Brandy caught herself wishing for one of those fancy intent detectors while interviewing Jorge Rivera. As it was, her layARs only displayed his heart condition as a pulsing red glow on his left side, and a vaguely yellow aura surrounding his head in a cautionary halo. The rest of the herd glowed green. Brandy hadn’t seen a red come through in months, and even he was part of a secret agency audit. He and a very silent, stoic child tried to enter the country through the family line, but the custody agreement he showed the BSO had a malfunctioning QR code. He got all huffy with the BSO, but upon separating father and child for interviews, the BSO recognized a kidnapping in progress.
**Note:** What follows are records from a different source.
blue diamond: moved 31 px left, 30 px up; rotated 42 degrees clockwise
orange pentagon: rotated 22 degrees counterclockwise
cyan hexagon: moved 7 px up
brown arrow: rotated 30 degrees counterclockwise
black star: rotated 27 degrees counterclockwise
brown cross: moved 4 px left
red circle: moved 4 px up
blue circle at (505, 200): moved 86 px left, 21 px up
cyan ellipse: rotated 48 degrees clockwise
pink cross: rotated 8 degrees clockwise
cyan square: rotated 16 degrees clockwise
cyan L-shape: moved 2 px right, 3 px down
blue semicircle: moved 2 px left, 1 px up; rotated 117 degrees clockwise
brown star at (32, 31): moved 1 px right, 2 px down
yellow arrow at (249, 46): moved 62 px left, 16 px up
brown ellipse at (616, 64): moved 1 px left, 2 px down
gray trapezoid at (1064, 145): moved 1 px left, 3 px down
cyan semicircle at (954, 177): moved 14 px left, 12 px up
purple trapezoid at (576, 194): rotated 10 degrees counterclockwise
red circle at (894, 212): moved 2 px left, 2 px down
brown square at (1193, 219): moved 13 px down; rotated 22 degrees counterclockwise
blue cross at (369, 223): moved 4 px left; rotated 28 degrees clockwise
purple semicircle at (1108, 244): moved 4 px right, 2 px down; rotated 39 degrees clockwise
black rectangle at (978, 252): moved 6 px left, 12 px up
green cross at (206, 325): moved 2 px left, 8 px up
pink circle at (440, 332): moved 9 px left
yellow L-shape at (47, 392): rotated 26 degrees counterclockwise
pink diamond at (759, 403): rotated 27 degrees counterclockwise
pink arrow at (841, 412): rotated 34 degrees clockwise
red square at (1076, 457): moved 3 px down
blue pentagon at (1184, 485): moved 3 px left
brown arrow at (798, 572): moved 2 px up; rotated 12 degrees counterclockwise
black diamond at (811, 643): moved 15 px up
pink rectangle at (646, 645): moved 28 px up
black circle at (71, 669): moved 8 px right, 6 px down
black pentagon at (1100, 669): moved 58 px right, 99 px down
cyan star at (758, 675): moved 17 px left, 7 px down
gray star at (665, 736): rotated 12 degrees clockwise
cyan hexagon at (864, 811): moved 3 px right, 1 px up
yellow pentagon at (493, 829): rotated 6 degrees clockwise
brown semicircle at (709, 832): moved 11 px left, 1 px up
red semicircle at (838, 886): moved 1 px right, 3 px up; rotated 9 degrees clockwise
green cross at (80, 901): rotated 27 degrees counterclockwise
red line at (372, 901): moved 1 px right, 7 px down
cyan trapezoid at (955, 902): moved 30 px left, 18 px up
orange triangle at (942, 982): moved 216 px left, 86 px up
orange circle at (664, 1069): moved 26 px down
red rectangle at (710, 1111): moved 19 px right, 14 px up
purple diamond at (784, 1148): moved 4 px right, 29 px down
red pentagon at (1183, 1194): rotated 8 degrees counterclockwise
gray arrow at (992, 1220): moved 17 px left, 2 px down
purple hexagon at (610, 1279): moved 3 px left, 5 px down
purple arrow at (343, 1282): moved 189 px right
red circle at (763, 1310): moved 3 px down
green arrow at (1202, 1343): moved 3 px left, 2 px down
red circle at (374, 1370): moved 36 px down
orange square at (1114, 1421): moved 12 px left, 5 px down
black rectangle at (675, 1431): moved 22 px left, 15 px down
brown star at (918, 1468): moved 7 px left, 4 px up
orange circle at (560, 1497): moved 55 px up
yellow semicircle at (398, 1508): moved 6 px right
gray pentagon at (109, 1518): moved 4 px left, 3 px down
The agency usually did a kidnap simulation before the summer started. With so many kids off from school, it was easier to sneak them into other countries. A few weeks later, Brandy saw the kid in a commercial for a local butter chicken chain.
“Can you tell me why you’re visiting Canada today?” she asked, after ascertaining that he didn’t need a Portuguese translator. She blinked three times to obtain additional information on why Rivera was yellow. A tiny countdown appeared in the upper right corner of her glasses.
Rivera seemed not to notice the lights dancing across the surface of her glasses. His smile, the one he had greeted her with, remained in place. “I’m going hiking in Algonquin Park.”
She had to play for time. “Oh? For how long?”
“The whole week.” He lifted what looked like some sort of wizard’s staff. It was a gnarled old piece of wood about six feet long with a bunch of feathers tied to its head with a beaded leather thong. “Got my special walking stick and everything.”
Brandy examined Rivera. He wore a salmon pink polo shirt and pleated khaki trousers, with thick socks under the suede straps of his cork-bottomed sandals. The clothes didn’t make much sense, for a Yellow. Most of them came up to the kiosk with a lot of attitude, and that showed in their clothes, too: big logos, big jewellery, big sunglasses, even indoors. Rivera looked so…tame. Like the Brazilian version of her dad.
Are academic theses allowed to contain prose this entertaining? Even in the humanities I didn’t think that was possible. Shouldn’t you just be talking about your “practice” and condemning things as “problematic”?
Oh, that was my other thesis. 🙂 This one’s my second, and I get to write SF for it!